Virgnia teceu ampla pesquisa acerca das relações sociais na cidade de São Paulo, por meio da interseção entre a sociologia, a antropologia e a psicologia social, que destaca a mobilidade social e o preconceito de cor como traços de relevo na dinâmica da cidade. O trabalho que é percursor do conceito de interseccionalidade como perspectiva analítica, dado o fato de sua dissertação sugerir que as dinâmicas raciais no Brasil estarem articuladas às questões de gênero e classe.

Um estudo que destaca que o preconceito de cor impera diante os preconceitos de classe e de raça no funcionamento da sociedade brasileira urbana contemporânea. Mais uma ação pioneira de Virginia com a sua dissertação. Até a primeira metade do século XX, os trabalhos acadêmicos nas Ciências Sociais, no Brasil, eram basicamente provenientes de homens, alguns brancos e negros, mas nenhum de uma mulher negra à exceção da dissertação de Virginia.

O trabalho é um marco epistemológico no estudo e na compreensão do racismo brasileiro, dos matizes da constituição da sociedade brasileira e da subjetividade dos brasileiros. No entanto, a dissertação de 1945 só obterá o seu devido reconhecimento décadas depois.

Em 1937, Bicudo inicia sua análise com a psicanalista Adheleid Lucy Koch. Assim, Bicudo, com Durval Marcondes, integra o grupo que dará início à trajetória da edificação da Sociedade Brasileira de Psicanálise de São Paulo (SBPSP).

Em uma fotografia virtual com os/as fundadores da Sociedade de Psicanálise de São Paulo destaca-se que a primeira pessoa a deitar em um divã no Brasil, e possivelmente na América Latina, foi uma mulher negra, não médica, filha de pai negro e imigrante italiana e professora da rede pública estadual. Uma pessoa que se interessou pela sociologia e depois pela psicanálise como caminhos para ampliar o seu entendimento acerca das questões raciais e da sua própria vida.

Eu me interessei muito cedo por esse lado social. Não foi por acaso que procurei psicanálise e sociologia. Vejam bem o que fiz: eu fui buscar defesas científicas para o íntimo, o psíquico, para conciliar a pessoa de dentro com a de fora. Fui procurar na sociologia a explicação para questões de status social. E na psicanálise, proteção para a expectativa de rejeição. Essa é a minha história. [...] Para não ser rejeitada, tirava nota boa na escola. Desde muito cedo, desenvolvi aptidões para evitar a rejeição. Você precisa tirar nota boa, ter bom comportamento e boa aplicação, para evitar ser prejudicada e dominada pela expectativa de rejeição, diziam meus pais. Por que essa expectativa? Por causa da cor da pele. Só pode ter sido por isso. Eu não tive na minha experiência outro motivo. (Mautner, 2000)

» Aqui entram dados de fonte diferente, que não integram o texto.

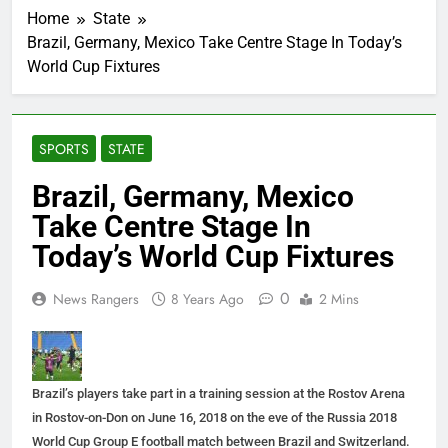
Home
State
Brazil, Germany, Mexico Take Centre Stage In Today’s
World Cup Fixtures
SPORTS
STATE
Brazil, Germany, Mexico
Take Centre Stage In
Today’s World Cup Fixtures
0
News Rangers
8 Years Ago
2 Mins
Brazil’s players take part in a training session at the Rostov Arena
in Rostov-on-Don on June 16, 2018 on the eve of the Russia 2018
World Cup Group E football match between Brazil and Switzerland.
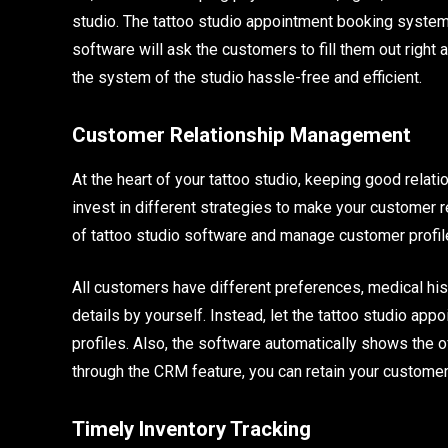
studio. The tattoo studio appointment booking system 
software will ask the customers to fill them out right a
the system of the studio hassle-free and efficient.
Customer Relationship Management
At the heart of your tattoo studio, keeping good relat
invest in different strategies to make your customer 
of tattoo studio software and manage customer profil
All customers have different preferences, medical his
details by yourself. Instead, let the tattoo studio ap
profiles. Also, the software automatically shows the o
through the CRM feature, you can retain your customer
Timely Inventory Tracking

Em 2024, após oito décadas do registro dessa cena, a psicanálise está se espraiando e se interiorizando pelo Brasil. A presença das mulheres é uma marca nas sociedades e institutos e nas direções das instituições brasileiras e latino-americanas. A formação psicanalítica de leigos (não médicos e não psicólogos), marca do Instituto de Psicanálise da Sociedade de Brasília e outros, passou a ser discutida pela comunidade psicanalítica e aceita por outras sociedades no Brasil e na América Latina.

No entanto, a questão racial é algo que marca nossas instituições com a baixa presença de negros. Em 2020, Wânia Cidade, atual presidente da Fepal, e Ignácio Paim reafirmam enfaticamente esse traço das nossas sociedades e dos nossos institutos:

Somos o país que tem a maior população negra fora do continente africano, 56% da população brasileira – realidade conhecida e desconhecida. Contudo, isso não se reflete em nossas instituições. Seria a psicanálise uma prática de branco para brancos? O racismo segue fazendo história em nossas casas psicanalíticas? Acreditamos que sim, seja por omissão, conivência ou indiferença [...]. Não esqueçamos que o racismo envolve a questão de delimitar territórios, de marcar fronteiras, que visam fazer do conterrâneo negro e negra um estrangeiro. Até quando? (Paim Filho e Cidade, 2020)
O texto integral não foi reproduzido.